(Screenshot grounding data)
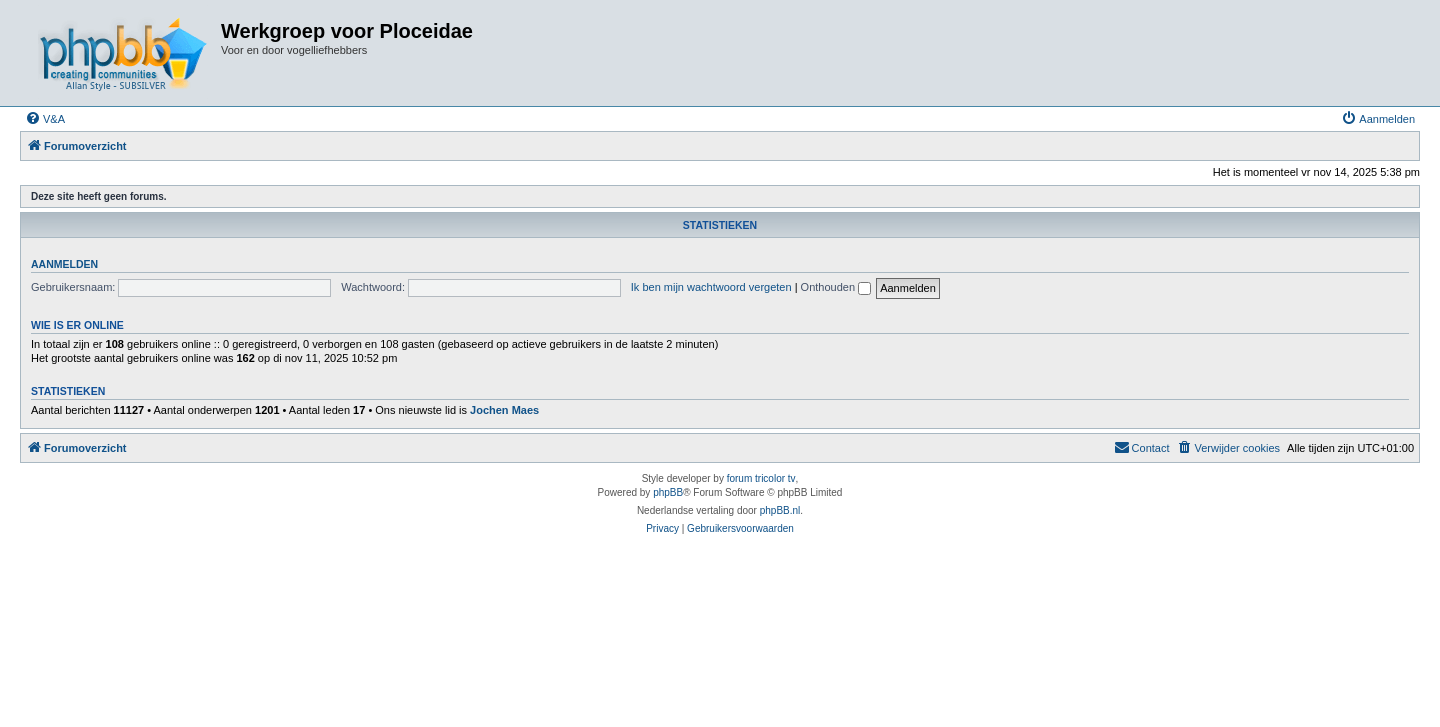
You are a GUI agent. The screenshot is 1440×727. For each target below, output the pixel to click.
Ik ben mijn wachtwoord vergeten (711, 287)
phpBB (668, 492)
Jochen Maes (504, 410)
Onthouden (836, 287)
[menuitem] (45, 119)
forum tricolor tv (761, 478)
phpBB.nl (780, 510)
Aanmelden (64, 264)
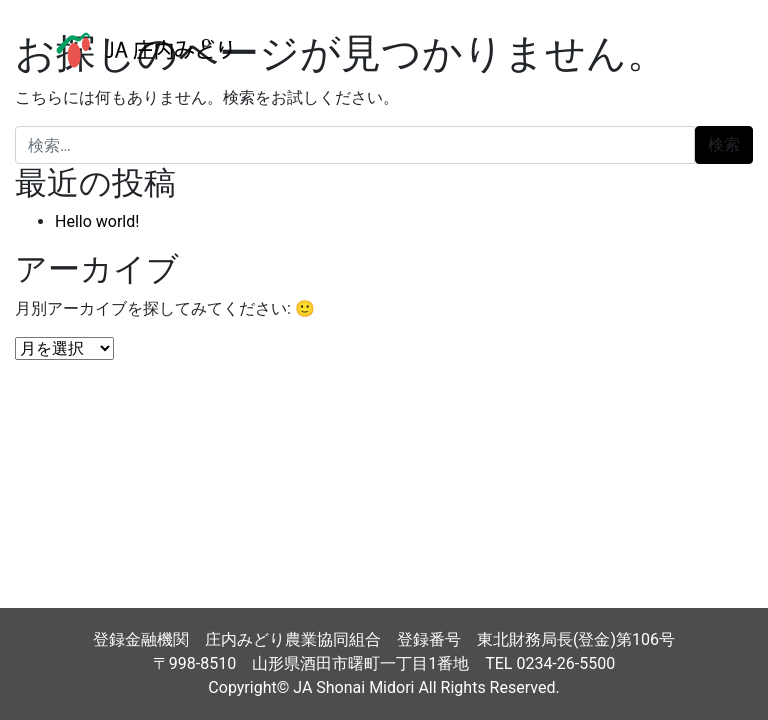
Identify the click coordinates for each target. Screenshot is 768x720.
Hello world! (97, 221)
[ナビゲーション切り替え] (707, 50)
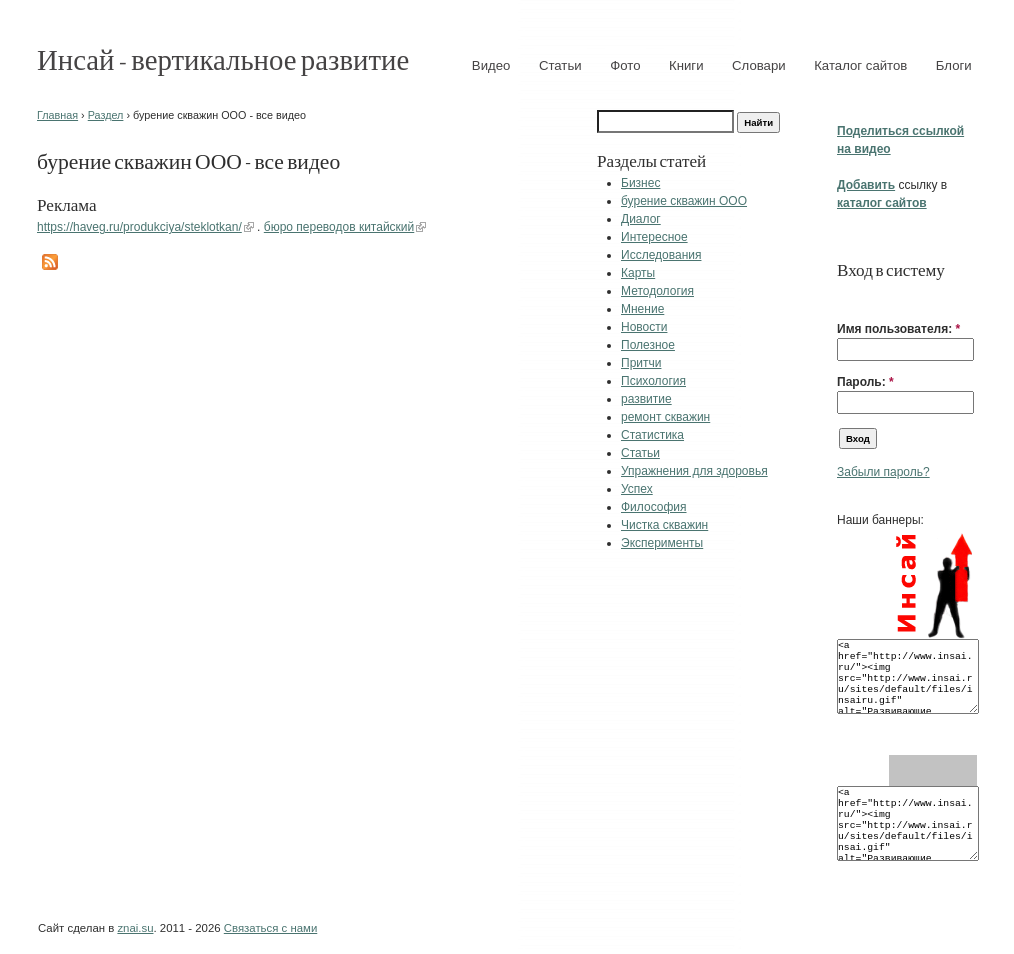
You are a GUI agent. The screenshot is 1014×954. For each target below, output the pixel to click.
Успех (637, 489)
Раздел (106, 115)
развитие (646, 399)
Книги (686, 65)
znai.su (135, 928)
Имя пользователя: (898, 329)
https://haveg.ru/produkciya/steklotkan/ (139, 227)
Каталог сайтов (860, 65)
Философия (654, 507)
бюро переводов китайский (339, 227)
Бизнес (640, 183)
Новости (644, 327)
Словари (759, 65)
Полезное (648, 345)
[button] (845, 298)
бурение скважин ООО (684, 201)
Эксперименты (662, 543)
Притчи (641, 363)
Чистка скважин (664, 525)
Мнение (642, 309)
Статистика (652, 435)
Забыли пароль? (883, 472)
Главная (57, 115)
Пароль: (865, 382)
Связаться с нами (270, 928)
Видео (491, 65)
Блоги (954, 65)
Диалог (641, 219)
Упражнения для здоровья (694, 471)
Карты (638, 273)
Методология (657, 291)
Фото (625, 65)
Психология (653, 381)
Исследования (661, 255)
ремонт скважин (665, 417)
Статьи (560, 65)
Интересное (654, 237)
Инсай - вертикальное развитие (223, 58)
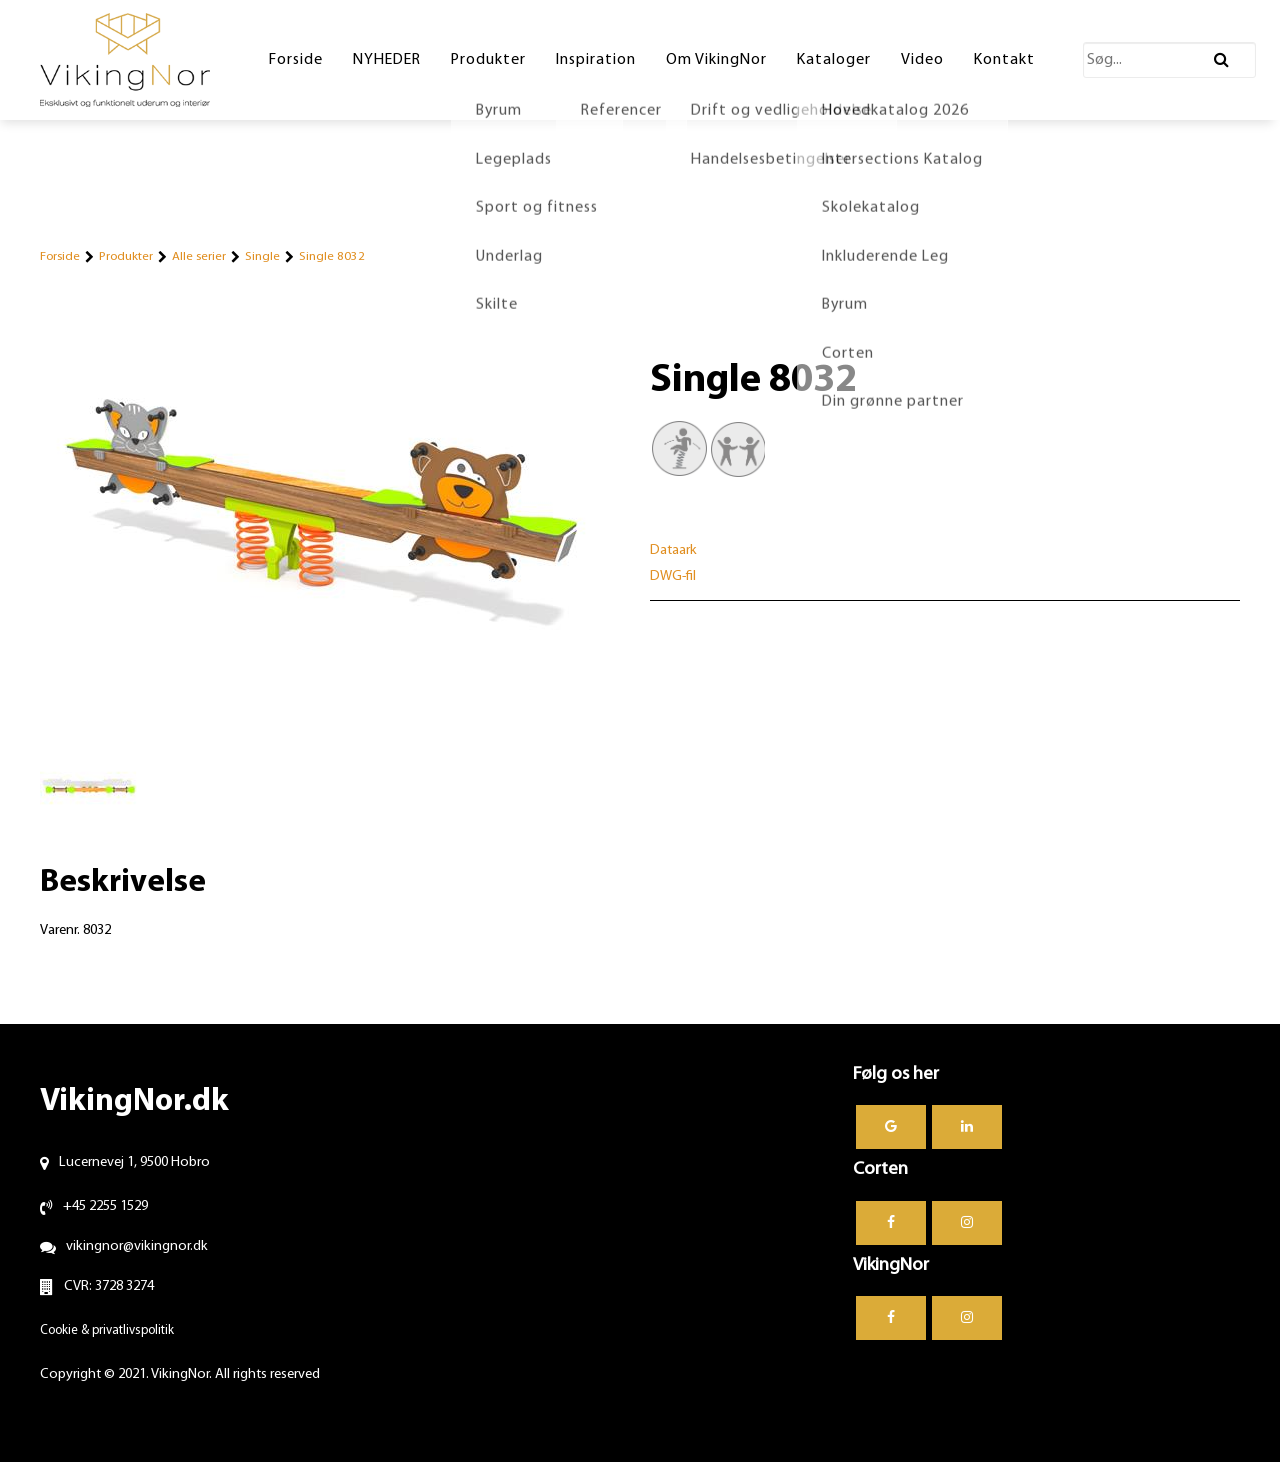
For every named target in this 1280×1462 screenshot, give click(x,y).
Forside (60, 256)
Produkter (126, 256)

* _WHAT TO WORK ON_:
Show all lines in the records above that hold "agent".

* _WRITTEN ANSWER_:
You are a GUI agent. The screenshot is 1440×727. For each target below, output the pixel to click.
You are a GUI agent. The screenshot is 1014×954. For each target below, output the pixel to click.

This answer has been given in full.